Rocket Lab has successfully launched its ‘Look Ma, No Hands’ mission deploying several payloads for both commercial and military customers. The vehicle also carried a sophisticated data recorder system nicknamed “Brutus”. Rocket Lab hopes that the data collected by Brutus will enable them to take one step closer to reusability.
The ‘Look Ma, No Hands’ mission was launched aboard an Electron rocket from Rocket Lab’s Launch Complex 1 at the southern tip of Mahia Peninsula in New Zealand. The rocket lifted off at 12:12 UTC this morning with first stage separation following approximately two and a half minutes later. The vacuum Rutherford engine powering the second stage was then successfully ignited to complete a six-minute planned burn. Second stage separation then occurred with the rocket’s Kick Stage drifting away to begin a 40-minute coast phase.
Following the coast phase, the monopropellant-powered Curie engine of the Kick Stage was ignited for a one-minute burn. Approximately two minutes later, the mission’s payloads were separated from the rocket’s upper stage.
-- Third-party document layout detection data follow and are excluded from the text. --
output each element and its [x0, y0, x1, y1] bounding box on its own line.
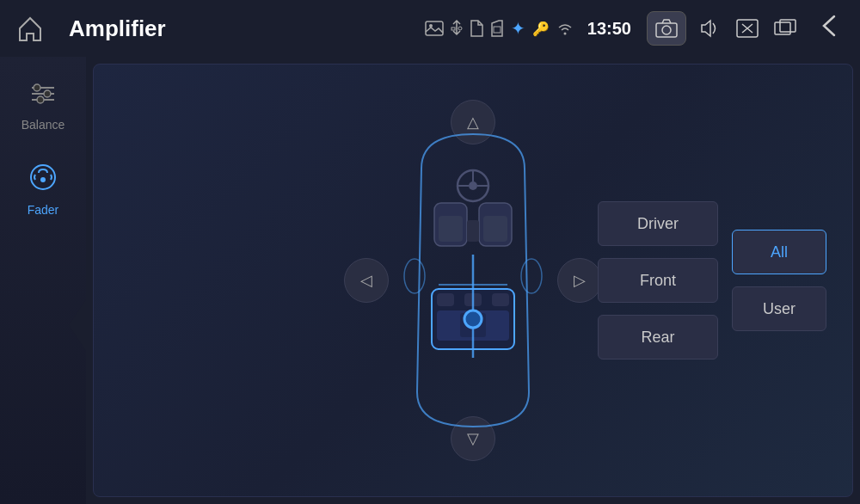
topbar: Amplifier: [0, 0, 860, 57]
right-zone-buttons: All User: [732, 201, 826, 360]
svg-point-13: [34, 84, 40, 91]
svg-rect-22: [467, 220, 479, 242]
content-area: △ ◁ ▷ ▽: [93, 64, 853, 497]
svg-point-17: [40, 177, 46, 182]
balance-icon: [28, 81, 58, 113]
svg-rect-26: [492, 293, 509, 306]
file-icon: [470, 20, 483, 37]
fader-icon: [27, 163, 59, 198]
close-button[interactable]: [733, 15, 762, 41]
front-button[interactable]: Front: [598, 258, 718, 303]
rear-button[interactable]: Rear: [598, 315, 718, 360]
bluetooth-icon: ✦: [511, 18, 525, 39]
fader-label: Fader: [28, 203, 59, 217]
svg-rect-21: [483, 216, 507, 242]
sidebar-item-balance[interactable]: Balance: [15, 74, 72, 138]
sim-icon: [490, 20, 504, 37]
arrow-right-button[interactable]: ▷: [557, 258, 602, 303]
camera-button[interactable]: [647, 11, 686, 46]
svg-rect-8: [775, 22, 790, 34]
svg-point-32: [404, 259, 425, 293]
svg-rect-4: [494, 27, 501, 33]
clock: 13:50: [580, 19, 638, 39]
page-title: Amplifier: [60, 15, 416, 42]
car-diagram: [387, 117, 559, 444]
wifi-icon: [556, 22, 574, 35]
status-icons: ✦ 🔑 13:50: [425, 18, 638, 39]
back-button[interactable]: [808, 8, 851, 49]
zone-buttons: Driver Front Rear All User: [598, 201, 826, 360]
image-icon: [425, 21, 444, 36]
svg-point-14: [44, 90, 51, 97]
window-icon[interactable]: [771, 15, 800, 41]
svg-point-35: [469, 181, 477, 190]
home-button[interactable]: [9, 7, 52, 50]
svg-point-15: [37, 96, 44, 103]
svg-point-6: [662, 26, 671, 34]
user-button[interactable]: User: [732, 286, 826, 331]
all-button[interactable]: All: [732, 230, 826, 274]
svg-rect-9: [780, 20, 796, 32]
key-icon: 🔑: [532, 21, 550, 37]
main-layout: Balance Fader △ ◁: [0, 57, 860, 504]
svg-point-31: [464, 310, 482, 328]
svg-rect-20: [439, 216, 463, 242]
svg-point-33: [521, 259, 542, 293]
volume-icon[interactable]: [695, 15, 724, 41]
svg-rect-3: [458, 27, 462, 30]
svg-rect-0: [426, 22, 443, 35]
left-zone-buttons: Driver Front Rear: [598, 201, 718, 360]
sidebar-item-fader[interactable]: Fader: [20, 156, 66, 224]
arrow-left-button[interactable]: ◁: [344, 258, 389, 303]
driver-button[interactable]: Driver: [598, 201, 718, 246]
svg-rect-2: [452, 28, 455, 30]
car-diagram-area: △ ◁ ▷ ▽: [335, 83, 611, 478]
sidebar: Balance Fader: [0, 57, 86, 504]
svg-rect-24: [437, 293, 454, 306]
balance-label: Balance: [22, 118, 65, 132]
usb-icon: [451, 19, 463, 38]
A total of four small satellites were deployed. Two of the payloads were experimental satellites developed by the US Air Force. The other two were Earth-imaging satellites for commercial operators UnseenLabs and BlackSky.
In addition to the payloads that were deployed from the rocket’s Kick Stage, today’s ‘Look Ma, No Hands’ mission also carried the Brutus data recorder. The data recorder was housed within the rocket’s first stage and was used to collect data during the stage’s reentry. This data will now be used to validate models the company has created that may allow for a passive reentry and recovery procedure in the future.
Current recovery models require a reentry burn and one or two subsequent burns to slow the vehicle sufficiently to allow for its recovery. However, the Electron rocket is small and does not have the capacity to carry the additional propellant required for these burns. As a result, a passive reentry system is required that would maximise aerodynamic forces to slow the vehicle.
With the data collected from today’s launch, Rocket Lab’s next goal is to introduce an upgraded Electron first stage for the company’s 10th mission, which is likely to be launched later this year. Following that, the company has given no indication when the first recovery attempt will be made.